By Sunday morning, it was up to 45,500 acres and had trapped about 1,000 people, 200 of whom were airlifted from a campground by military helicopters, the Washington Post reported. And mammoth utility PG&E said it might have to cut power to 103,000 households Monday evening, explaining that “it would shut down power lines in the San Francisco Bay Area and the Sierra Nevada foothills to keep them from tangling with tree limbs and sparking fires if offshore winds expected to arrive Monday night pose a threat,” Bloomberg Green wrote.

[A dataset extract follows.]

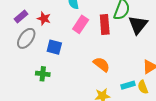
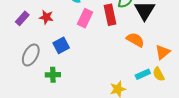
gray ellipse: (26, 38) -> (31, 55), moved
blue square: (54, 47) -> (61, 45), turned -35
orange semicircle: (101, 64) -> (135, 40), moved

“A sobering thought: only thing stopping a number of California cities from hitting new all-time record high temperatures Sun[day] may be dense pall of smoke from explosively growing wildfires,” tweeted climate scientist Daniel Swain. “I expect [California] to set new record for acres burned in modern era by…Monday.”
“Are #climate scientists alarmist?” Swain added in a pinned tweet from 2018. “Well, we’re certainly alarmed. But that’s different. The thing about shouting ‘fire’ in a crowded theatre is that it makes total sense if the theatre is actually on fire. When it comes to #ClimateChange, that’s essentially where we are right now.”
Major swaths of California had already been beset by a two-week run of wildfires that included two of the state’s five worst blazes ever, prompting the CalFire state firefighting agency to christen the last half of August a “fire siege”, the Washington Post reported. As predicted at the time, the hot, dry conditions have persisted into early September.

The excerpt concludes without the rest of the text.